从DNA到蛋白质的基因表达的调控机制，对生物体的生理、病理过程都具有重要的意义。在哺乳动物中，人们一直认为分子钟的转录翻译反馈是调控近日节律经典的机制。而存在于一些最简单的原核生物近日节律系统中的非转录翻译调控机制，直到最近有被报道证实其也存在于人类的红细胞中。我们就红细胞的节律是否能够受到光暗循环的导引进行了前期实验，结果初步发现红细胞能够接受光信号，这就提示非转录翻译调控系统与转录翻译反馈环路之间具有联系，并且能够相互影响。本研究将在此基础上进一步研究在无转录翻译调控情况下辅酶I、辅酶II的节律性以及其对氧化还原系统的作用，同时研究联系转录翻译调控系统与非转录翻译调控系统的授时因子和相互作用的通路。以期探明非转录翻译调控系统与红细胞氧化还原节律系统、转录翻译反馈环路之间的相互作用机制；并最终阐明生物节律的非转录翻译调控系统在哺乳动物存在的意义。

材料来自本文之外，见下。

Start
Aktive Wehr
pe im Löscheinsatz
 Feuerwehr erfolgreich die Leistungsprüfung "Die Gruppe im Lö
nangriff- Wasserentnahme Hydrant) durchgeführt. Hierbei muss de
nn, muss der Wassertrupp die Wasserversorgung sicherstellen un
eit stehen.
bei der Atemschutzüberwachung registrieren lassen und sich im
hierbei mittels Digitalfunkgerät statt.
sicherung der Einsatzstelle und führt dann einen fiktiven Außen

The regulation mechanism of gene expression from DNA to protein is of great significance to physiological and pathological processes of the organisms. It is widely accepted that the classic regulation mechanism in mammals on the molecular clock is the transcription and translation feedback loop. Until recently, it has been reported confirmed that the non-transcription and translation regulation mechanism, which exist in the circadian rhythm system of some most simplest prokaryotes, exists in human erythrocytes. We did preliminary experiment to explore whether the circadian rhythm in erythrocytes could be entrained by the light-dark cycle, and our results found the red blood cell was able to accept the optical signals, suggesting that there is a link between the non-transcription and translation system and the transcription and translation feedback loop, in which they could interact each other. In this study, we are planning to study the rhythmicity of Coenzyme I and coenzyme II, and their roles in the redox system, we are also going to investigate the zeitgeber between the transcription and translation feedback loop and the non-transcription and translation system, and their pathways to interact. This research is designed to reveal the mechanisms on the interaction between non-transcription and translation system and circadian rhythmicity of redox system or transcription and translation feedback loop, and eventually to clarify the significance of the existence of non-transcription and translation system in mammals.

为了研究红细胞中近日节律系统的非转录调控机制，本项目主要从无转录翻译调控情况下辅酶I和辅酶II 的节律性、辅酶I和辅酶II 对氧化还原系统的作用、以及其中授时因子的作用进行了研究，发现小鼠红细胞中辅酶I和辅酶II具有自发的节律性，其参与了非转录调控对PRX2的调节，并得到了一批与非转录调控相关的蛋白，我们还在研究中发现长期的睡眠不足和游戏使精神处于兴奋状态对节律系统非转录调控具有明显的影响，但非转录调控的进行似乎与信号通路的关系不大，反而是与授时因子的结构、以及能量代谢有关。这为我们对非转录调控的研究提供了一条新的思路。